Dazu gehören das aus Manchester importierte moderne Ballett "Tree of Codes" vom 27. bis 29. April im Musikhuset, dem Konzerthaus mit der auffälligen Glasfassade. Ohnehin ein Hit ist das traditionelle Aarhus Festival (vom 26. August bis 4. September) mit Shows, Musik und Bierbuden vor dem Musikhuset und dem Kunstmuseum Aros. Letzteres kennen alle Aarhuser, schon wegen des Regenbogen-Rundgangs, geschaffen von Olafur Eliasson. Dieser farbige Dachreifen ist zu Aarhus Wahrzeichen geworden.
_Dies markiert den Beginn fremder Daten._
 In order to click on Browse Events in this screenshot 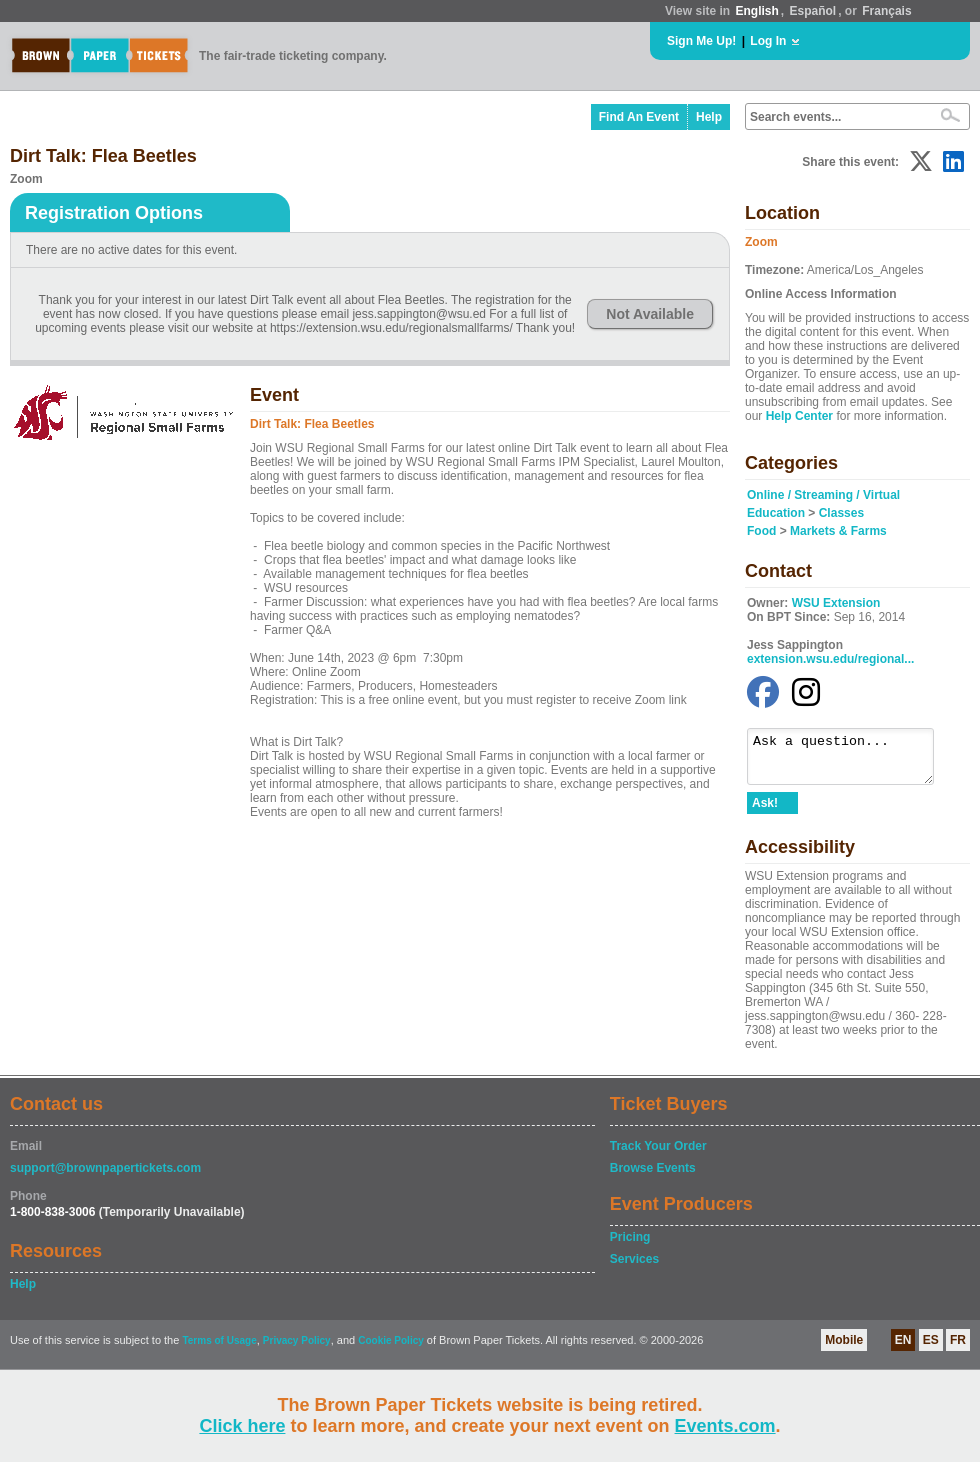, I will do `click(653, 1177)`.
Das Aros wird zudem der Ausgangspunkt für das mehr als vier Kilometer lange Kunstprojekt "The Garden", das am Strand von Moesgard endet und dort vermutlich zu einer Ostsee-Badepause verlockt. Interessant sind auch die Neuinterpretationen von Werken der Oscar-Preisträgerin Susanne Bier, die dieses Jahr gezeigt werden. Biers berühmte Filmtrilogie "Brothers zwischen Brüdern", "Open Hearts" und "Nach der Hochzeit" wird in drei verschiedenen Genres umgesetzt, als Oper, Tanz und Musical.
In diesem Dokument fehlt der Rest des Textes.